The Man in The High Castle - Inspirations

Inspirations

Later, Dick explained he conceived The Man in the High Castle from reading Bring the Jubilee (1953), by Ward Moore, which occurs in an alternative twentieth-century U.S. wherein the Confederate States of America won the American Civil War in the 1860s. In the acknowledgments, he mentions other influences: The Rise and Fall of the Third Reich (1960), by William L. Shirer; Hitler: A Study in Tyranny (1962), by Alan Bullock; The Goebbels Diaries (1948), Louis P. Lochner, translator; Foxes of the Desert (1960), by Paul Carrell; and the I Ching (1950), Richard Wilhelm, translator.

The acknowledgments have three references to traditional Japanese and Tibetan poetic forms; (i) volume one of the Anthology of Japanese Literature (1955), Donald Keene editor, from which is cited the haiku in page 48; (ii) from Zen and Japanese Culture (1955), by Daisetz Teitaro Suzuki, from which is cited a waka in page 135; and (iii) the Tibetan Book of the Dead (1960), by W. Y. Evans-Wentz, translator.

Nathaniel West's Miss Lonelyhearts (1933) is also mentioned in the text, written before the Roosevelt assassination divergence point that separated the world of Man in the High Castle from our own.

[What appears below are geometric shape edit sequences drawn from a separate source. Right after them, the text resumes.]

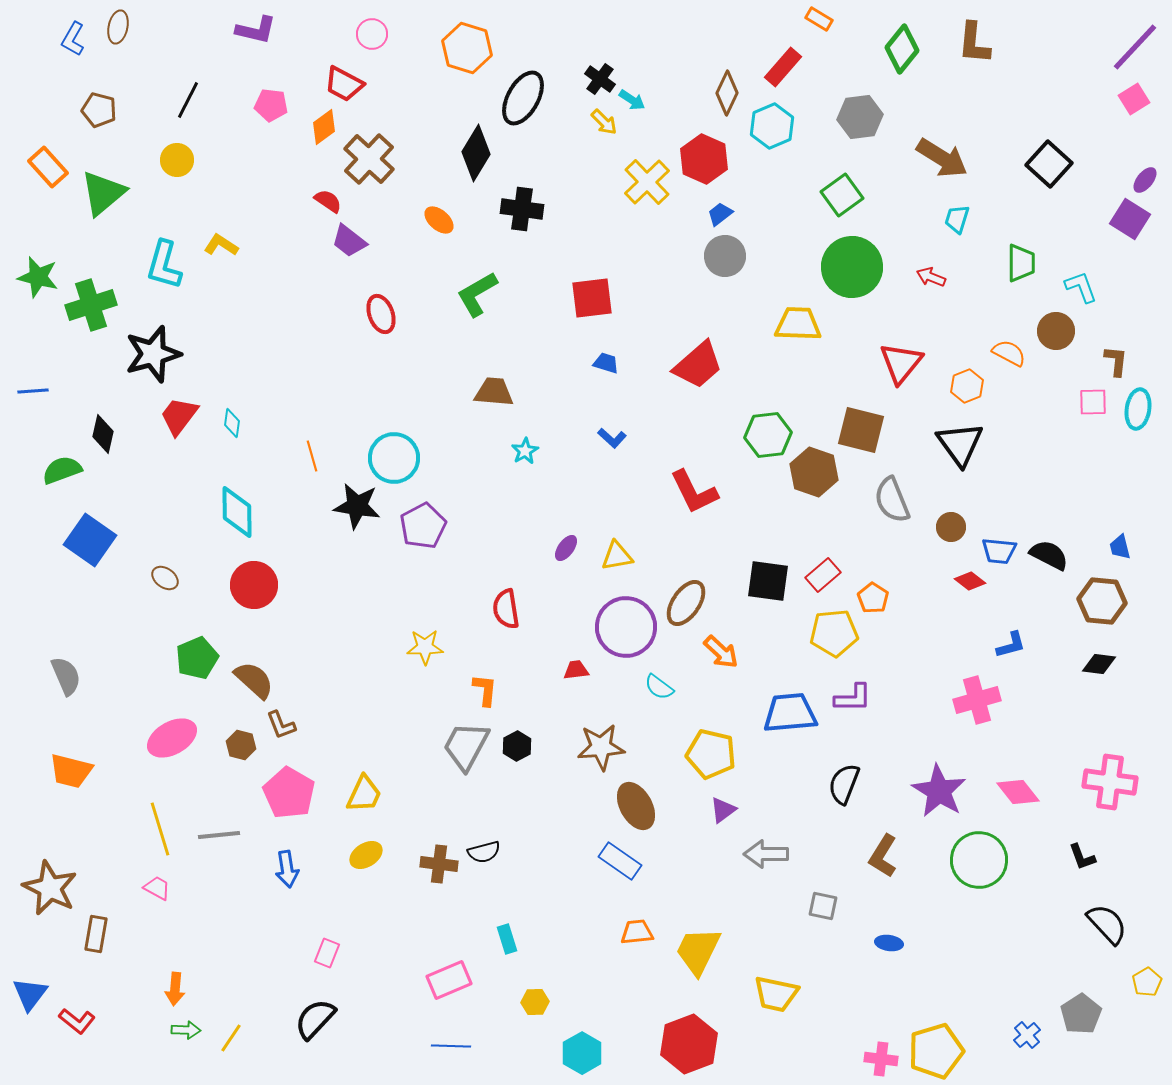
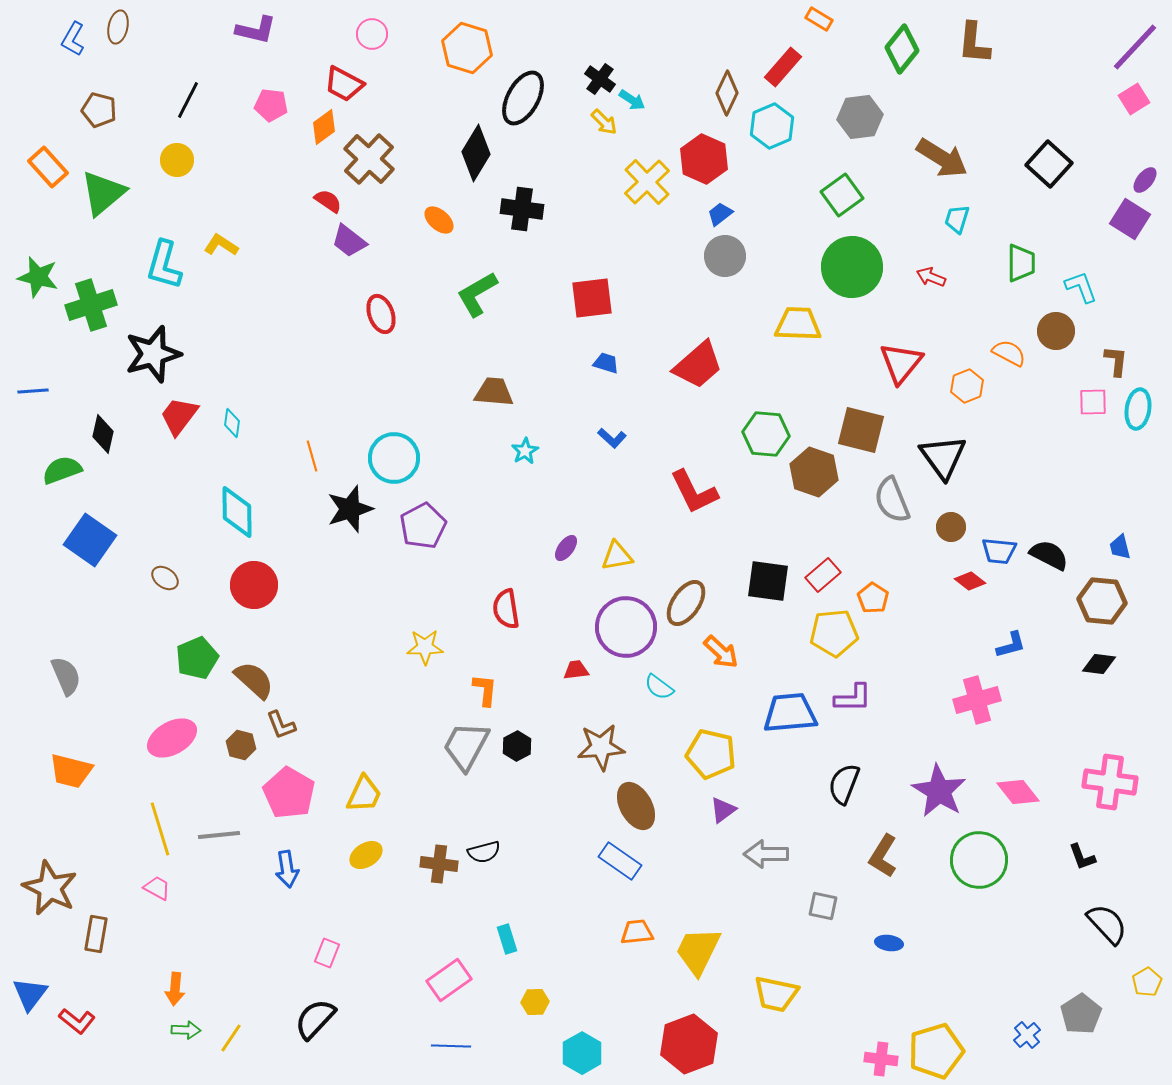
green hexagon at (768, 435): moved 2 px left, 1 px up; rotated 12 degrees clockwise
black triangle at (960, 444): moved 17 px left, 13 px down
black star at (357, 506): moved 7 px left, 3 px down; rotated 27 degrees counterclockwise
pink rectangle at (449, 980): rotated 12 degrees counterclockwise
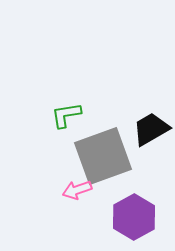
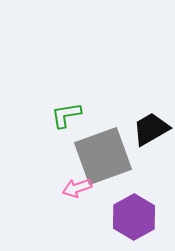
pink arrow: moved 2 px up
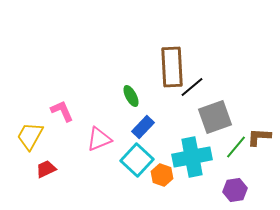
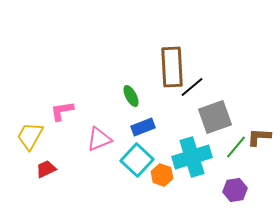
pink L-shape: rotated 75 degrees counterclockwise
blue rectangle: rotated 25 degrees clockwise
cyan cross: rotated 6 degrees counterclockwise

In this novella, "Miss Lonelyhearts" is a male newspaper journalist who writes anonymous responses as an agony aunt to forlorn readers during the height of the Great Depression. "Miss Lonelyhearts" tries to find consolation in religion, casual sex, rural vacations and work, none of which provide him with the sense of authenticity and engagement with the outside world that he needs. Given that West's book is about the elusive quality of interpersonal relationships and quest for personal meaning at a time of political turmoil within the United States, its underlying narrative design may be seen as a mise en abyme that parallels that of Man in the High Castle.